PROBLEM REQUIREMENTS →
A word-for-word copy of the listing is required, and it must contain no pictures.

PROVIDED MATERIAL →
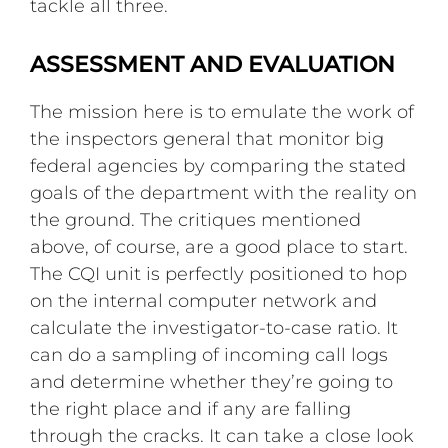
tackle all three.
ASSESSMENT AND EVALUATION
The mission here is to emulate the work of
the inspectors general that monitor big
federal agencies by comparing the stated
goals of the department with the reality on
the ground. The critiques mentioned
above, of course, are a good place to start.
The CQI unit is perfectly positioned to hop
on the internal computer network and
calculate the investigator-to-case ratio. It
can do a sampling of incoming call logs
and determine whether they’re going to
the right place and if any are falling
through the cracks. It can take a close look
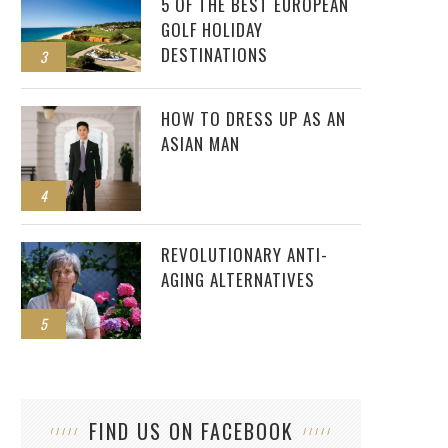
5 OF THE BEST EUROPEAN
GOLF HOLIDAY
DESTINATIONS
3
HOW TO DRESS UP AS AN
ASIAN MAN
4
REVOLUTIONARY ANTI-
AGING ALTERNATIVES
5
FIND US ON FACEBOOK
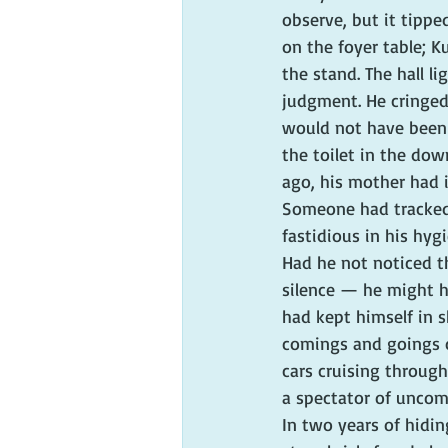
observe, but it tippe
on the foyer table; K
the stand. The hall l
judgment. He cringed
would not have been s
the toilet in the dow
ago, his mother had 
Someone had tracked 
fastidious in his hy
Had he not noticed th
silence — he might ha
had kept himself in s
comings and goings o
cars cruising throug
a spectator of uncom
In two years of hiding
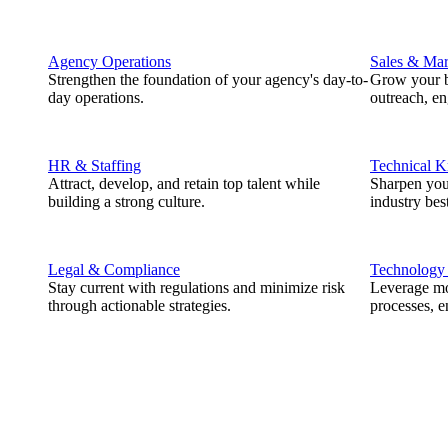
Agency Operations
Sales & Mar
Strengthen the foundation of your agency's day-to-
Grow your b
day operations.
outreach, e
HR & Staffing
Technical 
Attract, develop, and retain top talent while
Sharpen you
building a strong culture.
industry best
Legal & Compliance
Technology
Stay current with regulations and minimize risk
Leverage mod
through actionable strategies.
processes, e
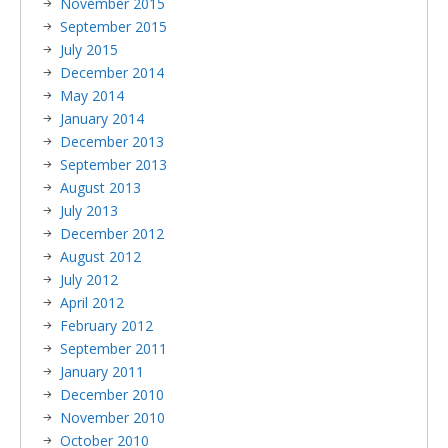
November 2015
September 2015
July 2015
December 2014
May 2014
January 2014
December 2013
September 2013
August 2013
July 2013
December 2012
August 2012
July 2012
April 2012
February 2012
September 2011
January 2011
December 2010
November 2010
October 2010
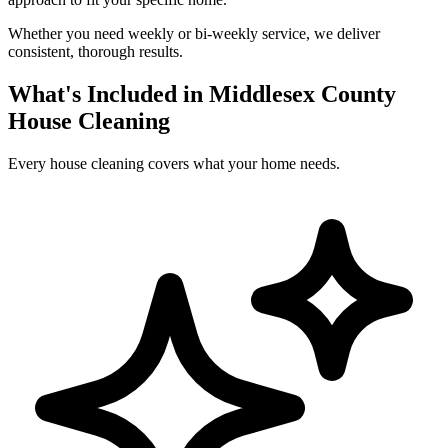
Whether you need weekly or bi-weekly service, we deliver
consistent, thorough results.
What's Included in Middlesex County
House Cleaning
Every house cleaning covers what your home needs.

EXPECTED ANSWER →
tackle all three.
ASSESSMENT AND EVALUATION
The mission here is to emulate the work of
the inspectors general that monitor big
federal agencies by comparing the stated
goals of the department with the reality on
the ground. The critiques mentioned
above, of course, are a good place to start.
The CQI unit is perfectly positioned to hop
on the internal computer network and
calculate the investigator-to-case ratio. It
can do a sampling of incoming call logs
and determine whether they’re going to
the right place and if any are falling
through the cracks. It can take a close look
5 OF THE BEST EUROPEAN
GOLF HOLIDAY
DESTINATIONS
3
HOW TO DRESS UP AS AN
ASIAN MAN
4
REVOLUTIONARY ANTI-
AGING ALTERNATIVES
5
FIND US ON FACEBOOK
observe, but it tippe
on the foyer table; K
the stand. The hall l
judgment. He cringed
would not have been s
the toilet in the dow
ago, his mother had 
Someone had tracked 
fastidious in his hy
Had he not noticed th
silence — he might ha
had kept himself in s
comings and goings o
cars cruising throug
a spectator of uncom
In two years of hiding
Agency Operations
Sales & Mar
Strengthen the foundation of your agency's day-to-
Grow your b
day operations.
outreach, e
HR & Staffing
Technical 
Attract, develop, and retain top talent while
Sharpen you
building a strong culture.
industry best
Legal & Compliance
Technology
Stay current with regulations and minimize risk
Leverage mod
through actionable strategies.
processes, e
November 2015
September 2015
July 2015
December 2014
May 2014
January 2014
December 2013
September 2013
August 2013
July 2013
December 2012
August 2012
July 2012
April 2012
February 2012
September 2011
January 2011
December 2010
November 2010
October 2010
Whether you need weekly or bi-weekly service, we deliver
consistent, thorough results.
What's Included in Middlesex County
House Cleaning
Every house cleaning covers what your home needs.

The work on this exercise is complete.